Totti e Nesta no war
Il documento é stato inviato da Mario Boccia, al quale va il nostro ringraziamento
(foto di Enrico Natoli)
 
Il mondo dello sport si schiera decisamente per la pace. 246 atleti, in gran parte calciatori, ma anche campioni olimpici e mondiali di altre discipline, hanno sottoscritto un appello che viene diffuso proprio oggi che il Parlamento é chiamato a decidere sui destini del nostro paese.

Ecco il testo. "In questi momenti é difficile parlare di pace senza essere fraintesi, ma ugualmente noi atleti intendiamo lanciare attraverso Emergency un appello perché questa guerra finisca e non ne nascano altre. Volere la pace non significa mancare di rispetto alla memoria di chi é morto negli attentati. Confidare nella pace non significa non aver pianto per le migliaia di vittime innocenti. Chiedere la pace non significa non opporsi con fermezza a ogni forma di terrorismo. Sperare nella pace significa credere nell'uomo di ogni razza o religione. Dialogo e integrazione possono ottenere più di qualunque arma".

Tra le adesioni la plurivincitrice della scherma Valentina Vezzali, l'ex olimpionica Deborah Compagnoni, la coppia dorata del pattinaggio artistico Barbara Fusar Poli e Maurizio Margagli, le medaglie d'oro di Sydney Josefa Idem (canoa) e Antonella Bellutti (ciclismo) oltre al portabandiera, il cestista Carlton Myers, la sciatrice Isolde Kostner, il primatista dei 400 ostacoli Fabrizio Mori, il pallavolista Pasquale Gravina, il campione di motociclismo Marco Melandri e quello di Formula 1, Jarno Trulli.
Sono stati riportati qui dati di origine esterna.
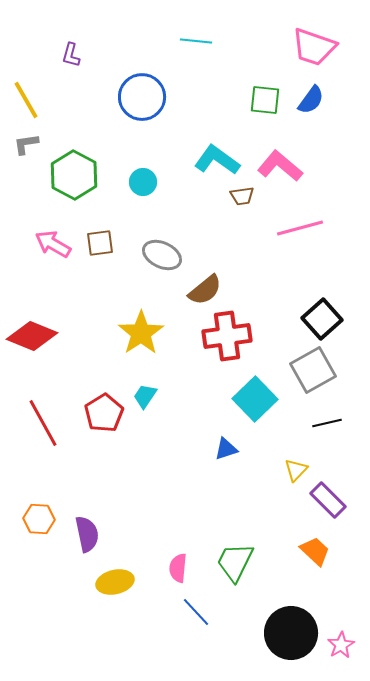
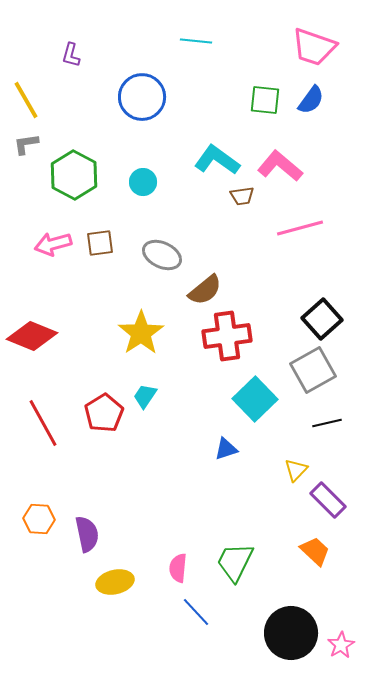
pink arrow: rotated 45 degrees counterclockwise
E tantissimi calciatori, da Ronaldo a Totti, il brasiliano Adriano e il coreano Ahn, quasi tutta la squadra della Roma (Antonioli, Assuncao, Balbo, Batistuta, Cafu, Candela, Cassano, Cufré, Emerson, Fuser, Montella, Panucci, Pelizzoli, Siviglia, Tommasi, Zago, Zebina) e molti della Lazio (Nesta, Crespo, Couto, Stankovic, Marchegiani, Castroman, Simeone) altri nazionali (Vieri, Cannavaro), e stranieri (Nakata, Bolano, Vryzas, Djetou, Samereh, Appiah).

"Speriamo che questo appello porti consiglio ai rappresentanti dei cittadini che debbono decidere se fare entrare l'Italia o non in guerra - ha detto Teresa Sarti, la presidente di Emergency, l'associazione umanitaria che gestisce un ospedale di pronto soccorso nella valle del Panshir, nel nord dell'Afghanistan - Questo vorrebbe dire che degli italiani potrebbero anche uccidere dei civili, la maggior parte dei quali donne e bambini. Per questo vogliamo poter dire di essere contrari, e vogliamo che si veda quanti sono quelli che non credono alla guerra come strumento di risoluzione dei conflitti: chiediamo dunque a tutti di usare un pezzo di stoffa bianca appeso alla borsetta o attaccato alla porta di casa, al balcone, all'antenna della macchina, al guinzaglio del cane. Uno straccio di pace".